- **Problem statement**: Copy exactly the lines of the records below, starting at the line that contains "குழந்தை இயேசுவை அர்ப்பணிப்பதற்காக" and continuing through the last line, both included; omit any pictures.

Segment Start: Available data

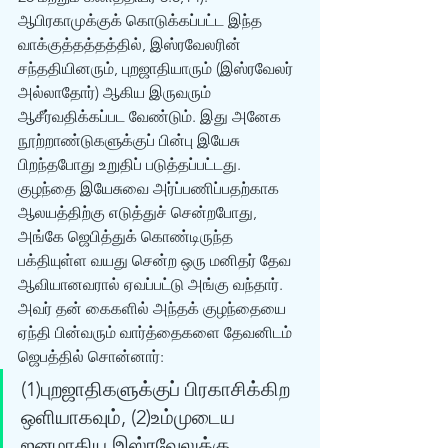
ஆபிரகாமுக்குக் கொடுக்கப்பட்ட இந்த 
வாக்குத்தத்தத்தில், இஸ்ரவேலரின் 
சந்ததியினரும், புறஜாதியாரும் (இஸ்ரவேலர் 
அல்லாதோர்) ஆகிய இருவரும் 
ஆசீர்வதிக்கப்பட வேண்டும். இது அனேக 
நூற்றாண்டுகளுக்குப் பின்பு இயேசு 
பிறந்தபோது உறுதிப் படுத்தப்பட்டது. 
குழந்தை இயேசுவை அர்ப்பணிப்பதற்காக 
ஆலயத்திற்கு எடுத்துச் சென்றபோது, 
அங்கே ஜெபித்துக் கொண்டிருந்த 
பக்தியுள்ள வயது சென்ற ஒரு மனிதர் தேவ 
ஆவியானவரால் ஏவப்பட்டு அங்கு வந்தார். 
அவர் தன் கைகளில் அந்தக் குழந்தையை 
ஏந்தி பின்வரும் வார்த்தைகளை தேவனிடம் 
ஜெபத்தில் சொன்னார்: 
(1)புறஜாதிகளுக்குப் பிரகாசிக்கிற 
ஒளியாகவும், (2)உம்முடைய 
ஜனமாகிய இஸ்ரவேலுக்கு 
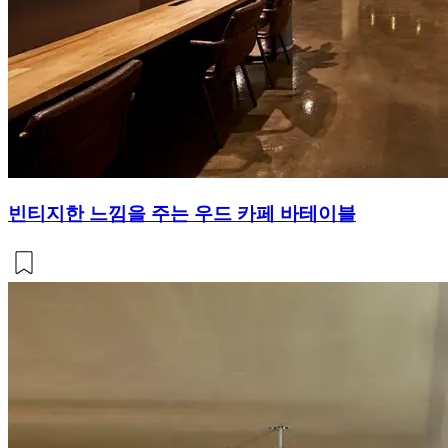
빈티지한 느낌을 주는 우드 카페 바테이블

Segment End: Available data

- **Response**:
குழந்தை இயேசுவை அர்ப்பணிப்பதற்காக 
ஆலயத்திற்கு எடுத்துச் சென்றபோது, 
அங்கே ஜெபித்துக் கொண்டிருந்த 
பக்தியுள்ள வயது சென்ற ஒரு மனிதர் தேவ 
ஆவியானவரால் ஏவப்பட்டு அங்கு வந்தார். 
அவர் தன் கைகளில் அந்தக் குழந்தையை 
ஏந்தி பின்வரும் வார்த்தைகளை தேவனிடம் 
ஜெபத்தில் சொன்னார்: 
(1)புறஜாதிகளுக்குப் பிரகாசிக்கிற 
ஒளியாகவும், (2)உம்முடைய 
ஜனமாகிய இஸ்ரவேலுக்கு 
빈티지한 느낌을 주는 우드 카페 바테이블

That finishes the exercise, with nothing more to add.